(Page-level text extractions)
--
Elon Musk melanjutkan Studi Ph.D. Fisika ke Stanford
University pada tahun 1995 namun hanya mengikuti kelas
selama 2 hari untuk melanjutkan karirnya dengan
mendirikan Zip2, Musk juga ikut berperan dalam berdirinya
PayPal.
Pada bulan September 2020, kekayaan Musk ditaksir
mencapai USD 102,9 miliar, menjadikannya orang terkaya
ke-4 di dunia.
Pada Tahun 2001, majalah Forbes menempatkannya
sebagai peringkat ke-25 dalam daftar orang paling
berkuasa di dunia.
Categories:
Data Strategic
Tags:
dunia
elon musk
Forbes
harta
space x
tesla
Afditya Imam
--
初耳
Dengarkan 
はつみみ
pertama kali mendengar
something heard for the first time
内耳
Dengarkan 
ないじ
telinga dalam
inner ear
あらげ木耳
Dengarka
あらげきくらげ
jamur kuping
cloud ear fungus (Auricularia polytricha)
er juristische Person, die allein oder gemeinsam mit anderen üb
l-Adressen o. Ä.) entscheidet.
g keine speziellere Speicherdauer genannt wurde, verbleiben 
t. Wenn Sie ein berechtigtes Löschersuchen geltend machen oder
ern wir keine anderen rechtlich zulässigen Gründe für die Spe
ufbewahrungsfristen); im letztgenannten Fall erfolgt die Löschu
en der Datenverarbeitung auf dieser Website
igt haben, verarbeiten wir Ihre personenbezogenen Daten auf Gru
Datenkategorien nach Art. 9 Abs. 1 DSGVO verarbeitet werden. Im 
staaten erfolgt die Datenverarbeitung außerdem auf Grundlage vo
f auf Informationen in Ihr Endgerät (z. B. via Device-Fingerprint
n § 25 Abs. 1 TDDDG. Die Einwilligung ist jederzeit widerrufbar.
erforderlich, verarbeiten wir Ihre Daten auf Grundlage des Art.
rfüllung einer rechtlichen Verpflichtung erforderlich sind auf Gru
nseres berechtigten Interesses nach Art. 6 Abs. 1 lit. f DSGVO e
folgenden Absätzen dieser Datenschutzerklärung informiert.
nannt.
--
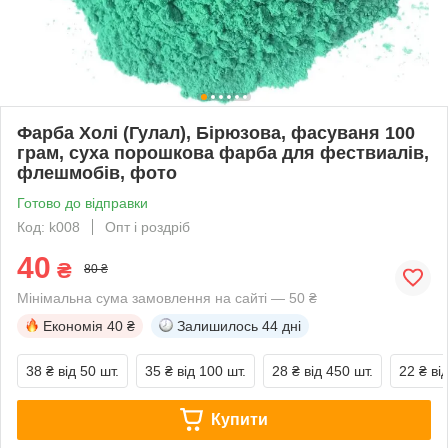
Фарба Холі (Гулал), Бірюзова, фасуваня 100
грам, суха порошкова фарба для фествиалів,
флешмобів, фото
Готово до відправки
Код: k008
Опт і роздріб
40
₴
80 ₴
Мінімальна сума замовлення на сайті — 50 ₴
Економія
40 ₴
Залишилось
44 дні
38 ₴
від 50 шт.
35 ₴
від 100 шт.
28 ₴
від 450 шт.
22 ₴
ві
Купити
--
- What is needed -
Copy out each line of the data above, exactly, if it lies between the line holding "selama 2 hari" and the line holding "Pada Tahun 2001, majalah", inclusive; copy no other line.

- Solution for this problem -
selama 2 hari untuk melanjutkan karirnya dengan
mendirikan Zip2, Musk juga ikut berperan dalam berdirinya
PayPal.
Pada bulan September 2020, kekayaan Musk ditaksir
mencapai USD 102,9 miliar, menjadikannya orang terkaya
ke-4 di dunia.
Pada Tahun 2001, majalah Forbes menempatkannya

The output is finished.